A common characteristic of all schools is the separation of learning from situation in which what is learned will be used. School isolates learners and teachers; while isolated, teachers design and deliver lessons through which the students will change. After completing school, everyone (the educators, the students, and those paying for the school) all expect students will know more and be able to do more than before the schooling.
Ostensibly, this should be a very easy endeavor. Find a group of students by either compelling them to attend (like we do for youngsters in the United States) or convince them to enroll. Once students are there, teachers tell them what they need to know and have them practice what they will need to do. Test them to find out if they have learned what they were supposed to and also to motivate them.

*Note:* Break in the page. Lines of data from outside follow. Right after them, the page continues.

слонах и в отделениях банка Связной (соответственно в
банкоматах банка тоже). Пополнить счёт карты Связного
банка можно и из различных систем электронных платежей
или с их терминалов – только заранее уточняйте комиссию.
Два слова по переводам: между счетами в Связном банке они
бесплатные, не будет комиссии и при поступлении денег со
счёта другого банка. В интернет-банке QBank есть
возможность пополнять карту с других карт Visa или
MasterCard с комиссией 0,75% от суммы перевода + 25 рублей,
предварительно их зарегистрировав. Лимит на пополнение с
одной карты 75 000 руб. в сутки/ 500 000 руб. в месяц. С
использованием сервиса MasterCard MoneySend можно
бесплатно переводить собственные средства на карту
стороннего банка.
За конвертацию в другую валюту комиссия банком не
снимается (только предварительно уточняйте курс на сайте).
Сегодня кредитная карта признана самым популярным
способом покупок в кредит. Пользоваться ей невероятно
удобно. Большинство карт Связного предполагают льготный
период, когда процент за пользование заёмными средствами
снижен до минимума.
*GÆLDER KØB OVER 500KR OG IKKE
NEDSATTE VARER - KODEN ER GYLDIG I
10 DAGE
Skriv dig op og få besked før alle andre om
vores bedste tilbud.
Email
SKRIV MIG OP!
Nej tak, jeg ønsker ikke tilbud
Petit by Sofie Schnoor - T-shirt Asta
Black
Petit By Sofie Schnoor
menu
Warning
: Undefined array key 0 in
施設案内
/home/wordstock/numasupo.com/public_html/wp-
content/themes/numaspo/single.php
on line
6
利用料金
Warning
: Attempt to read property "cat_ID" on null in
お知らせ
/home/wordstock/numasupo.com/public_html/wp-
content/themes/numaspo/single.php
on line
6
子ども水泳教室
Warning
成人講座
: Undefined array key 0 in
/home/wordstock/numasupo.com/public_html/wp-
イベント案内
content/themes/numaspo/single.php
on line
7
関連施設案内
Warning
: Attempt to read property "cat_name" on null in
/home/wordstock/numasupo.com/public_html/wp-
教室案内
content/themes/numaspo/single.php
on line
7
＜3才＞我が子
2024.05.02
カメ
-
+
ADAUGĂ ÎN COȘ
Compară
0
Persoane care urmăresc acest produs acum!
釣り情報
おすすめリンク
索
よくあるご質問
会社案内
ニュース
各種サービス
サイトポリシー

The problem with the narrative presented in the previous paragraph is that learning is not as simple as that. Knowing exactly what to teach students is difficult to know with certainty. The standards movement that has captured the attention of educators in recent decades, along with the insistence that measurable outcomes are necessary for learning suggest knowing the curriculum is easy. Except for schooling that is intended to prepare students to enter specific professional fields (and likely pass licensing exams), what “should” comprise the curriculum is largely invented. Knowing the curriculum is further complicated by the reality that there are many different types of learning and some of those cannot be demonstrated on the tests and assignments that dominate assessment and evaluation in schools.
Just as it is difficult to know what to teach, it is difficult to know how to teach. Lectures and textbooks, the staples of 20th century instruction, are known to be among the weakest teaching methods we have. Teaching and learning do not exhibit the cause-and-effect relationships we might anticipate. Lessons that “work” for one individual or one group may not work for others. Students who demonstrate they have learned may be unable to demonstrate similar skill later.
In my experience, educators who have a more sophisticated view of teaching and learning than the traditional “tell and test” method that been described in this introduction tend to be more successful than those who do not. Of course, my definition of successful teaching is probably different from others’ definitions. I have found teachers with broad knowledge of teaching and learning have students who report they enjoy class, students who claim to have learned in class, and improved grades in class and on high stakes tests.